西武百貨店時代

— 物好きが高じて百貨店入社から代表取締役退任まで……、25年間のレビュー

学生時代から、モノへのこだわりはヒトより強いほうでした。
小学校時代は蝶標本の収集、中学生時代は鉄道模型に凝ったりしました。 高校時代は折しも石津謙介さんの「VAN」登場の頃でした。当時は、このアイビールックに凝ったわけですが、それだけでは飽き足りなくなって、アメリカに家族がいた友人に頼んで、ブルックス・ブラザースのバーミューダパンツを送ってもらったり……。

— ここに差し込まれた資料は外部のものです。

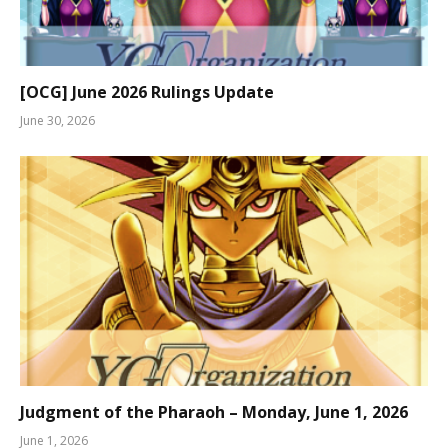
[OCG] June 2026 Rulings Update
June 30, 2026
Judgment of the Pharaoh – Monday, June 1, 2026
June 1, 2026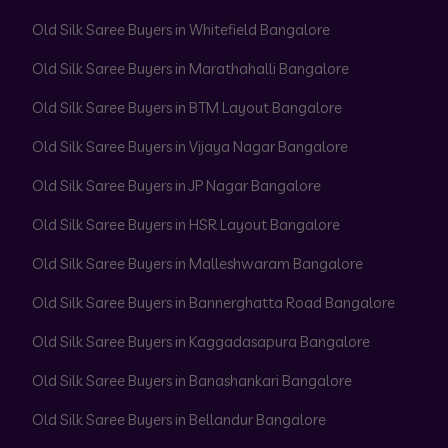
Old Silk Saree Buyers in Whitefield Bangalore
Old Silk Saree Buyers in Marathahalli Bangalore
Old Silk Saree Buyers in BTM Layout Bangalore
Old Silk Saree Buyers in Vijaya Nagar Bangalore
Old Silk Saree Buyers in JP Nagar Bangalore
Old Silk Saree Buyers in HSR Layout Bangalore
Old Silk Saree Buyers in Malleshwaram Bangalore
Old Silk Saree Buyers in Bannerghatta Road Bangalore
Old Silk Saree Buyers in Kaggadasapura Bangalore
Old Silk Saree Buyers in Banashankari Bangalore
Old Silk Saree Buyers in Bellandur Bangalore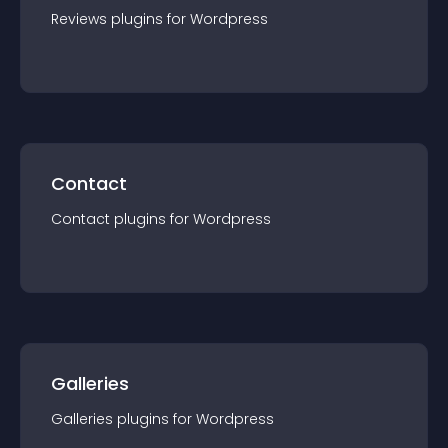
Reviews
plugin
s for
Wordpress
Contact
Contact
plugin
s for
Wordpress
Galleries
Galleries
plugin
s for
Wordpress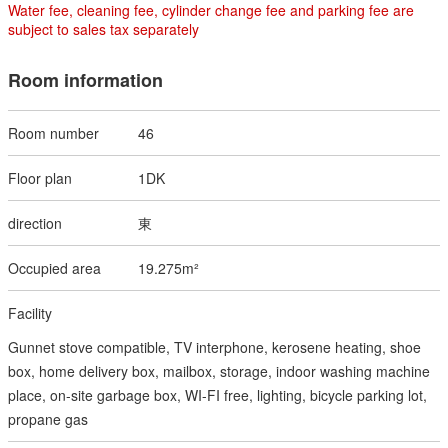
Water fee, cleaning fee, cylinder change fee and parking fee are
subject to sales tax separately
Room information
46
1DK
東
19.275m²
Gunnet stove compatible, TV interphone, kerosene heating, shoe
box, home delivery box, mailbox, storage, indoor washing machine
place, on-site garbage box, WI-FI free, lighting, bicycle parking lot,
propane gas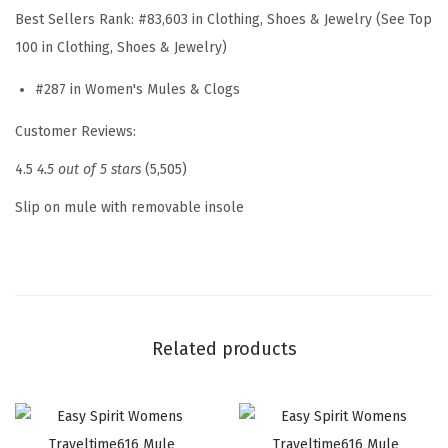
W
Best Sellers Rank:
#83,603 in Clothing, Shoes & Jewelry (See Top
o
100 in Clothing, Shoes & Jewelry)
m
#287 in Women's Mules & Clogs
e
n
Customer Reviews:
'
4.5
4.5 out of 5 stars
(5,505)
s
S
Slip on mule with removable insole
l
i
p
O
n
Related products
(
B
l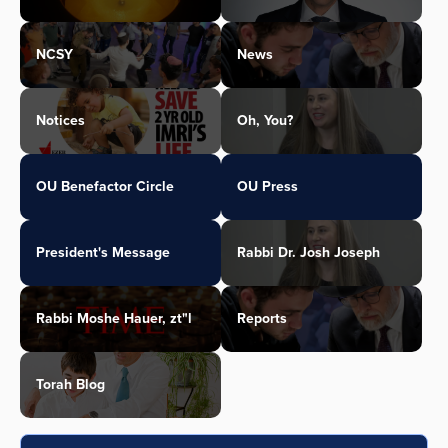
NCSY
News
Notices
Oh, You?
OU Benefactor Circle
OU Press
President's Message
Rabbi Dr. Josh Joseph
Rabbi Moshe Hauer, zt"l
Reports
Torah Blog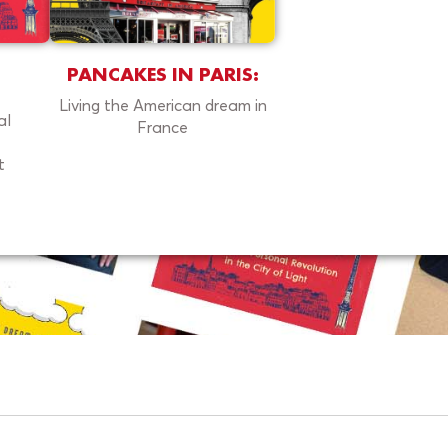
PANCAKES IN PARIS:
Living the American dream in
al
France
t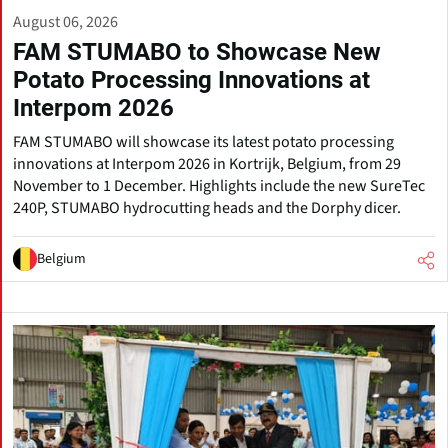
August 06, 2026
FAM STUMABO to Showcase New
Potato Processing Innovations at
Interpom 2026
FAM STUMABO will showcase its latest potato processing
innovations at Interpom 2026 in Kortrijk, Belgium, from 29
November to 1 December. Highlights include the new SureTec
240P, STUMABO hydrocutting heads and the Dorphy dicer.
Belgium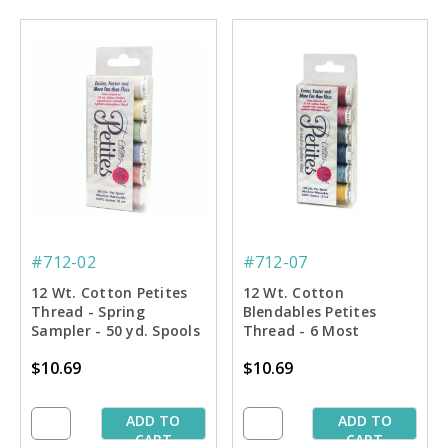
#712-02
#712-07
12 Wt. Cotton Petites
12 Wt. Cotton
Thread - Spring
Blendables Petites
Sampler - 50 yd. Spools
Thread - 6 Most
Popular Colors Sampler
$10.69
$10.69
- 50 yd. Spools
ADD TO
ADD TO
CART
CART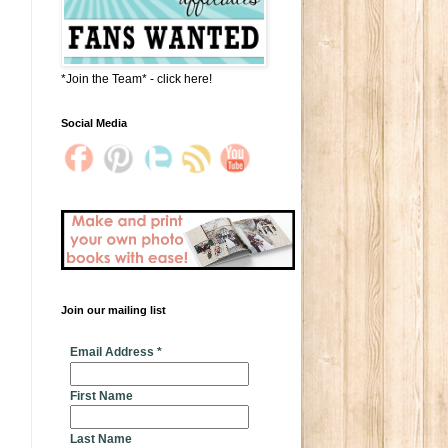
*Join the Team* - click here!
Social Media
Join our mailing list
* indicates required
Email Address
*
First Name
Last Name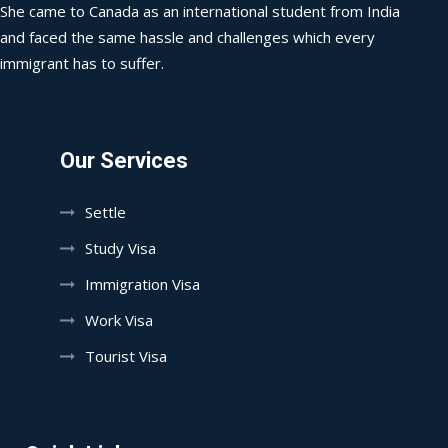
She came to Canada as an international student from India
and faced the same hassle and challenges which every
immigrant has to suffer.
Our Services
Settle
Study Visa
Immigration Visa
Work Visa
Tourist Visa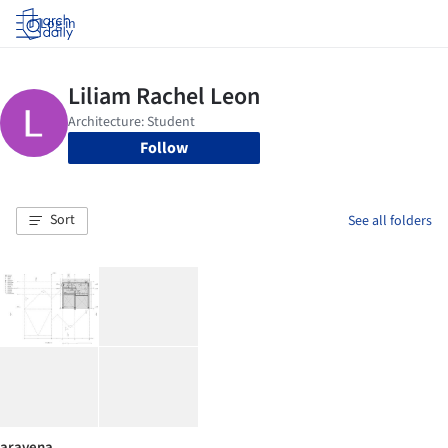
Log in
Follow
Sort
See all folders
aravena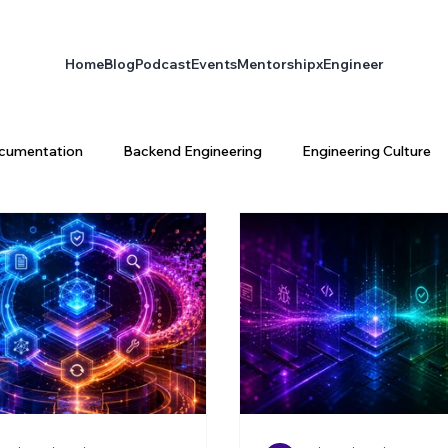
Home
Blog
Podcast
Events
Mentorship
xEngineer
cumentation
Backend Engineering
Engineering Culture
ta Engineering
Platform Engineering
infrastructure
latform Architecture
Software Engineering
AI & Enginee
ty
AI
xEngineer
Engineering Productivity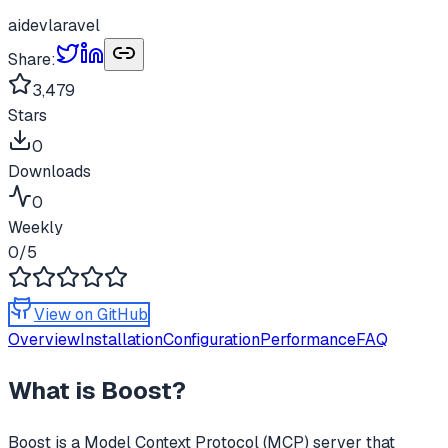
ai
dev
laravel
Share:
3,479
Stars
0
Downloads
0
Weekly
0
/5
View on GitHub
Overview
Installation
Configuration
Performance
FAQ
What is
Boost
?
Boost
is a Model Context Protocol (MCP) server that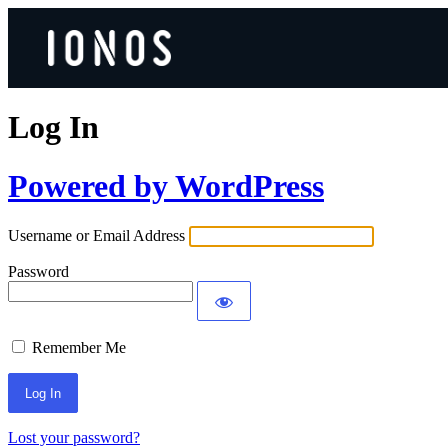
Log In
Powered by WordPress
Username or Email Address
Password
Remember Me
Lost your password?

そのころ東京でいち早くVANを導入した百貨店が、西武池袋店と数寄屋橋阪急百貨店だったのです。 高校時代の仲間がプロ裸足のジャズバンドをしていたので、そのパンフレットへの広告をVAN本社にもらいにも行きました。 ちょうど、くろすとしゆきさんが広告担当でいて、面白がってこの高校生バンドに広告をだしてくれました。
大学時代になると、西武が渋谷に進出して、カプセルとかBE-INとか当時の最先端のブティックを作ります。これにも驚かされました。
そんなこともあって、就職するならばモノと文化の流行を先取りする仕事ができる百貨店、しかもその最先端を走っている西武に、と思い込んでいました。
大学卒業の時はゼミの教授と衝突してまで、西武に応募しました。

配属は渋谷店の婦人服売り場。よくある話ですが、最初はやりたい仕事と、やらされている仕事が違っていて、三ヶ月で飽きてしまいました。 でもどうせ仕事に時間を費やすのならば、それを面白くするか、しないかは自分の心の持ち方ひとつだということに突然気づいて、当時担当していた、都内百貨店の中でも最も売れなかった「J」というブランドのコーナーを半年で都内一の売り場に変身させることができました。 こうなると仕事が面白くなります。そんなわけで、ついつい25年間も西武にお世話になることに……。まさに、「商いとは飽きないことと見付けたり」だったのです。
それから営業企画、商品開発、販売促進などを担当させてもらいました。生意気盛りのその頃になると、マーケティングの専門書にずいぶんと原稿を書かせてもらいました。 当時最新のマーケット理論を思う存分実現していた西武は大いに注目されたからです。